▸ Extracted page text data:
· · ·

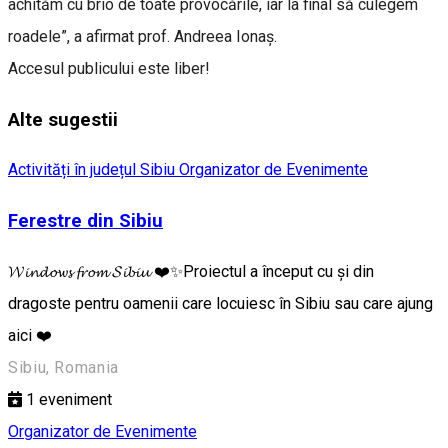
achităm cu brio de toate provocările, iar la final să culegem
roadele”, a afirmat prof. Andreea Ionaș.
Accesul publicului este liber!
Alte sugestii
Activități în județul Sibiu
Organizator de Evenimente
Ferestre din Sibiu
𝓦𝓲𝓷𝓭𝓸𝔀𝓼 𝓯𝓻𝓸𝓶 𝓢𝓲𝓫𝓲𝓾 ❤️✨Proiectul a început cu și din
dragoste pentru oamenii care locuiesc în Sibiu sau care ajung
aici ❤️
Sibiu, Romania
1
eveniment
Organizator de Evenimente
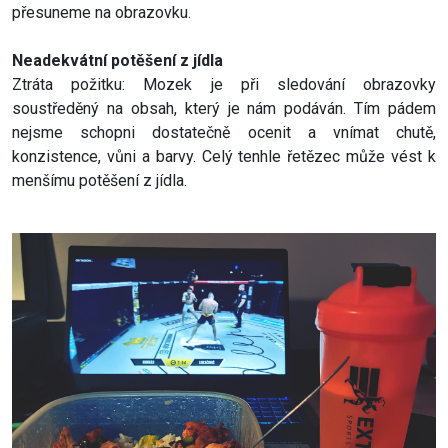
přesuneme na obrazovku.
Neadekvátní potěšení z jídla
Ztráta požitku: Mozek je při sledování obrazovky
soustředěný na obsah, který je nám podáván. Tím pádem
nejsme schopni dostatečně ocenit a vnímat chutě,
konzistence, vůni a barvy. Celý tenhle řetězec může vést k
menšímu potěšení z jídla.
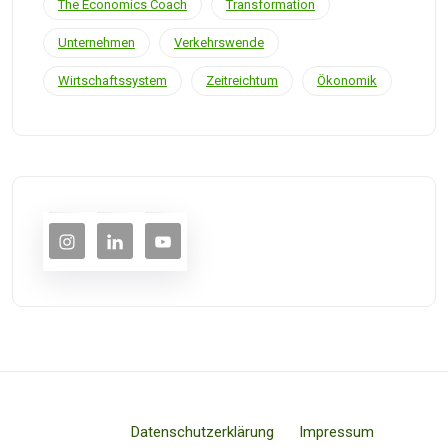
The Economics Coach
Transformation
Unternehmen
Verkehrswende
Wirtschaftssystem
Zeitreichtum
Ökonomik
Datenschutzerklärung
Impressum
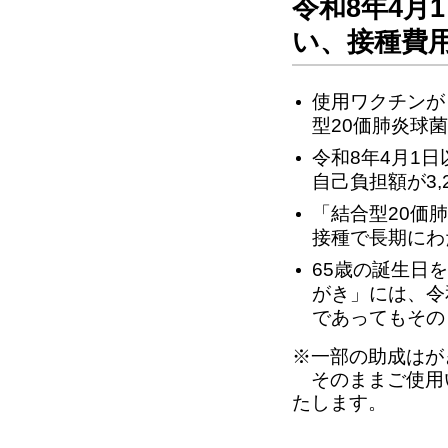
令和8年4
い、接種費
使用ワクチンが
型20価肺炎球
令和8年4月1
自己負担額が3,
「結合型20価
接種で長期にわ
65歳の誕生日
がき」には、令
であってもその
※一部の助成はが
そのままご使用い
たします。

· · ·

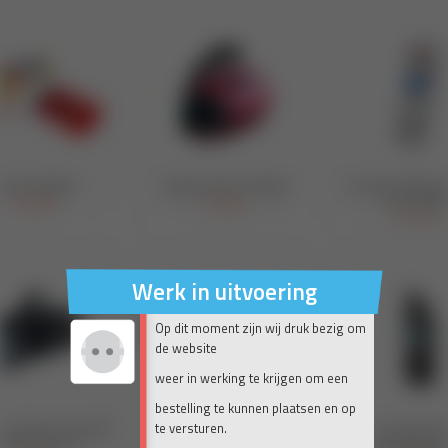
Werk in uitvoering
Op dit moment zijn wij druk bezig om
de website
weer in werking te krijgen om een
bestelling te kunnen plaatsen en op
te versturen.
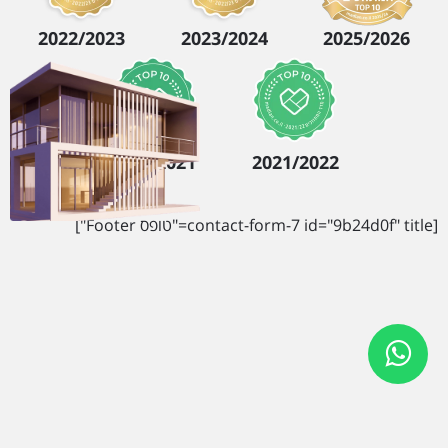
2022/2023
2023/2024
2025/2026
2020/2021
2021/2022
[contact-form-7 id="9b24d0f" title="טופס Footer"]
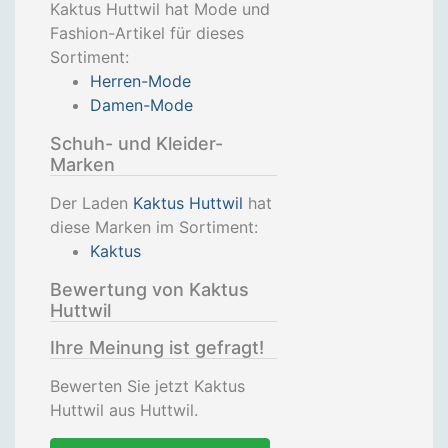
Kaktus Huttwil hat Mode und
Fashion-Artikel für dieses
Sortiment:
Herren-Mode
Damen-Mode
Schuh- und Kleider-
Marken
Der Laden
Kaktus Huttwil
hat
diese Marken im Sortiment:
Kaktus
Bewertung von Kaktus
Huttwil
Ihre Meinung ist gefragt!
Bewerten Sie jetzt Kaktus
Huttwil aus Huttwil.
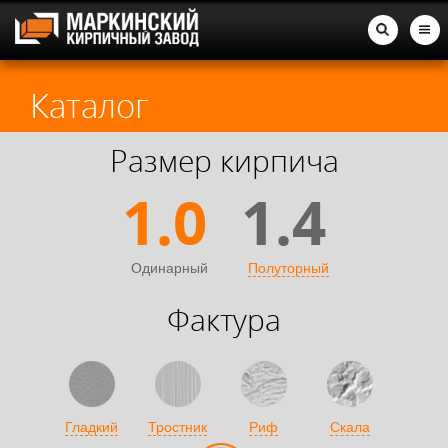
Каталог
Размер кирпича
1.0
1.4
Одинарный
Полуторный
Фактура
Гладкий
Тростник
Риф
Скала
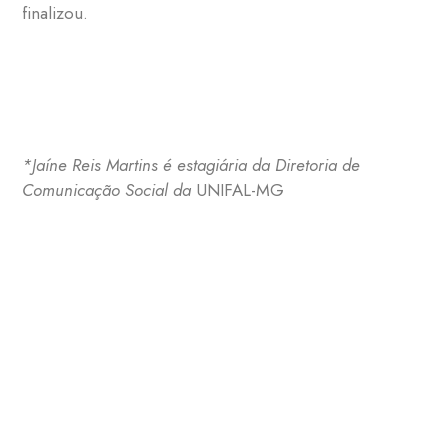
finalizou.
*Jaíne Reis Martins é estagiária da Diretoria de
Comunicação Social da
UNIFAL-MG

· · ·

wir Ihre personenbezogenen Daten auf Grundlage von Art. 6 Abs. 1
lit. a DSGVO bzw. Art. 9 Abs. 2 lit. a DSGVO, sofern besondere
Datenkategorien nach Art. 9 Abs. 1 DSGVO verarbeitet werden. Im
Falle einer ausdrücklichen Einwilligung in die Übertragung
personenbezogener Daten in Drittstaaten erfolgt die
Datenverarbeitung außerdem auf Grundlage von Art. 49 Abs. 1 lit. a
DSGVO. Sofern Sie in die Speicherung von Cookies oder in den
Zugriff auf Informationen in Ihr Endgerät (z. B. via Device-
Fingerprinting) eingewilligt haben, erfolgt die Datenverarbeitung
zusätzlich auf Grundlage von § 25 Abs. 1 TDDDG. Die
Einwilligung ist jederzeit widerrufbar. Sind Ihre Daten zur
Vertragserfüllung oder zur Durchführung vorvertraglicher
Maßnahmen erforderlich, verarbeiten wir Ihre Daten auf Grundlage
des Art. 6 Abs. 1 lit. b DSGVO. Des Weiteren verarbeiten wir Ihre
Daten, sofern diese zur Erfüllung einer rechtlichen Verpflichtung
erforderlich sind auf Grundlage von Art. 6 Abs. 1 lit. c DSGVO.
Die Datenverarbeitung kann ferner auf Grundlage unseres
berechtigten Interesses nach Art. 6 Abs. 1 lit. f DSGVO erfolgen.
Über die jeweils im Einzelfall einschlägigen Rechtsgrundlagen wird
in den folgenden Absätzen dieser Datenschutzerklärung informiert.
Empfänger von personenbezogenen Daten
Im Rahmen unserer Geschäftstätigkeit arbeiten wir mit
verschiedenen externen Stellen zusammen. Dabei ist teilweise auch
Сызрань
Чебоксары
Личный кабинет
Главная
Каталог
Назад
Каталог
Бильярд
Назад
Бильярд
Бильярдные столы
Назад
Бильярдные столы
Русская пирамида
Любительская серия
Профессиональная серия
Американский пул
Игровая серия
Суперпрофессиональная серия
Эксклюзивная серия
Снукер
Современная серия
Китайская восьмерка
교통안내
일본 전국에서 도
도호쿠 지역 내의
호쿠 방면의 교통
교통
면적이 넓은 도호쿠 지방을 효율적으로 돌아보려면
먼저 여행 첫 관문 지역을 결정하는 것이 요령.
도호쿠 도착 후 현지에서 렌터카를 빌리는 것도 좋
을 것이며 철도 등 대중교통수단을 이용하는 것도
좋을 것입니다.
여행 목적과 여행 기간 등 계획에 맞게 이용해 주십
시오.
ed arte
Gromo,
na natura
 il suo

· · ·

▸ EXERCISE DIRECTIONS: Within the entries above, find the string "Einwilligung" and return each line that holds it.

▸ WRITTEN SOLUTION:
Falle einer ausdrücklichen Einwilligung in die Übertragung
Einwilligung ist jederzeit widerrufbar. Sind Ihre Daten zur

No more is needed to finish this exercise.